Dinner in the Palace

In the first light of day four, the activists dismantled the Climate Defenders Camp. The rafts were towed back and Rainbow Warrior lifted her anchor, in Guimaras strait, and moved to the general anchorage of Iloilo. Meanwhile, in the town, 20 sacks of coal were dumped in front of Metrobank.  Metrobank is the promoter of the proposed Iloilo City coal-fired power plant and today we asked them to invest in cleaner and safer renewable energy solutions, instead of coal. The mayor of Iloilo does not like us here and has declared to investigate the legality of our international crew protesting on shore in the Philippines, but the Arch Bishop loves us and invited us all to dinner at his palace.

Monkeys Wedding

Mum always called it a ‘monkeys wedding’ when the rain fell down and the sun shone at the same time. Today there was one, and whilst it rained and shone I counted one hundred people walking in a line along the shore, towards the Climate Defenders Camp. There were men, women and children and they carried, in outstretched arms, plates of food. The procession looked so peaceful. But then it changed. As they passed the windsocks – that we’d erected in the morning (a symbol of the renewable alternative) – they tore them down. When they came to our banner ‘QUIT COAL’ they tore that down too. This was no picnic, no marriage of like minds. Our camp grew a crowd of chanting “yes to coal, yes to coal”. These where the workers of Panay Power Company and they’d been paid five-hundred pesos each to intimidate us. The police rushed in and stood by to watch. The protest protesters erected a fence of bamboo poles around the camp and then covered it with tarpaulins. They tried to hide our tower, block us out – but the climbers climbed higher.

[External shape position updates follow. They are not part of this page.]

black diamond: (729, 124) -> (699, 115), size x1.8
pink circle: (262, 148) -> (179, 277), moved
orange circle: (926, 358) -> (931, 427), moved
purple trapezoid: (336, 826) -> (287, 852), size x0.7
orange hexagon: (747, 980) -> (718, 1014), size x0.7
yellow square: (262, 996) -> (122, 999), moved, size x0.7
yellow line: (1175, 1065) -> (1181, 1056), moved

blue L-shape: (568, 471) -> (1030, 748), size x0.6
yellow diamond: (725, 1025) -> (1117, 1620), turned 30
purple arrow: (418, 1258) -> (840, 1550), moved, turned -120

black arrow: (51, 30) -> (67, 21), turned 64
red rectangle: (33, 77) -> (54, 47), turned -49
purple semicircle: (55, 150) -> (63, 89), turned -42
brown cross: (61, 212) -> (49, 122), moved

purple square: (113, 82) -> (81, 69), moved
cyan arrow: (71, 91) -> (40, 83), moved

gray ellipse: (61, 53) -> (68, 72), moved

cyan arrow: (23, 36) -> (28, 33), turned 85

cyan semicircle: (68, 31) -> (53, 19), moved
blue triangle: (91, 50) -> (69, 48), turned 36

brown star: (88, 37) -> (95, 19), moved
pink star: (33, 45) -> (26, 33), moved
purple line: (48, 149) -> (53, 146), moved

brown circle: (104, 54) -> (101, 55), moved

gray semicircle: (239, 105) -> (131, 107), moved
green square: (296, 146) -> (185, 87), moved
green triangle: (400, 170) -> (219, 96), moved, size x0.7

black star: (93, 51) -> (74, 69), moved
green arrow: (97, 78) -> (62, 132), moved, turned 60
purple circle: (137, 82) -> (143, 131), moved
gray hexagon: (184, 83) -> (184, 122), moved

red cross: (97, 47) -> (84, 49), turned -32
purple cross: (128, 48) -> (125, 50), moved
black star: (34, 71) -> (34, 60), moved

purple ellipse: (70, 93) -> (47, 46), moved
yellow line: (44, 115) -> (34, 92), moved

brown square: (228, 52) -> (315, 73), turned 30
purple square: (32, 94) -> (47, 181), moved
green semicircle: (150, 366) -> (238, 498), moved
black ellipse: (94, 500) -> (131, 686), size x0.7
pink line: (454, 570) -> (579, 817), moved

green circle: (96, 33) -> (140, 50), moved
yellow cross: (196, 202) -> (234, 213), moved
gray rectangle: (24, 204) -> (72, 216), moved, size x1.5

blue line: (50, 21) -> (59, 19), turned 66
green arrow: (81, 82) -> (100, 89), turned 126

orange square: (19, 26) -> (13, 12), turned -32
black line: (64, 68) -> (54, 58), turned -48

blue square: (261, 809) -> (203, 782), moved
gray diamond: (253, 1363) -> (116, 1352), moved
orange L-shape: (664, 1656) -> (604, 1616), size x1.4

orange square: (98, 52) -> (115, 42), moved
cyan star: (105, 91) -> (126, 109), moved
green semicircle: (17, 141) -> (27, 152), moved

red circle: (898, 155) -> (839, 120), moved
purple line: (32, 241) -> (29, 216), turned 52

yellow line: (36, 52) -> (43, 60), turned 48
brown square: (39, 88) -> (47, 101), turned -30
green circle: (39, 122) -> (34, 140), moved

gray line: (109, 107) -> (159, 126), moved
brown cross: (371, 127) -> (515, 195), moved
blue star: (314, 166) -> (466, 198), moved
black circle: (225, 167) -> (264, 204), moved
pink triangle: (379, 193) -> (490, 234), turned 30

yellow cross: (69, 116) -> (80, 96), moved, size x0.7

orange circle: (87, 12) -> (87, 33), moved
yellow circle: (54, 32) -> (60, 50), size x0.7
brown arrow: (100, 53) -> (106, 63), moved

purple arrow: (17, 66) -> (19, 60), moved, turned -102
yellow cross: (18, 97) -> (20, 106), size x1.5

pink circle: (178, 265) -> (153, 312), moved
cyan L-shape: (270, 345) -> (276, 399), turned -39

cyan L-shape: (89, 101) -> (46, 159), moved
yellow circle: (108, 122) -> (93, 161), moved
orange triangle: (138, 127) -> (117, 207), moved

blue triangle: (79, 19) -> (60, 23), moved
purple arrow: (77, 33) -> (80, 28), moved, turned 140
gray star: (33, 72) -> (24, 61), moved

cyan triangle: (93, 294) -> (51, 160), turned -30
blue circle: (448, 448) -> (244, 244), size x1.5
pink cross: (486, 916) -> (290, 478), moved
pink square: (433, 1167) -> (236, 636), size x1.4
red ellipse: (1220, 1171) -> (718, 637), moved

We kept our position on day three to tell the world that Carbon dioxide (CO2) from coal-fired power plants is the main driver of climate change, representing a major portion of the world’s greenhouse gas emissions.  Globally, coal accounts for 72% of carbon dioxide emissions from the power sector.  In the Philippines eight coal-fired power plants, with a total capacity of 4,177 MW, or about 26.1% of the country’s installed capacity, currently account for as much as 36% of the emissions from the energy sector.  However, nine more coal-fired plants are up for construction or expansion – one of them right were we are camped.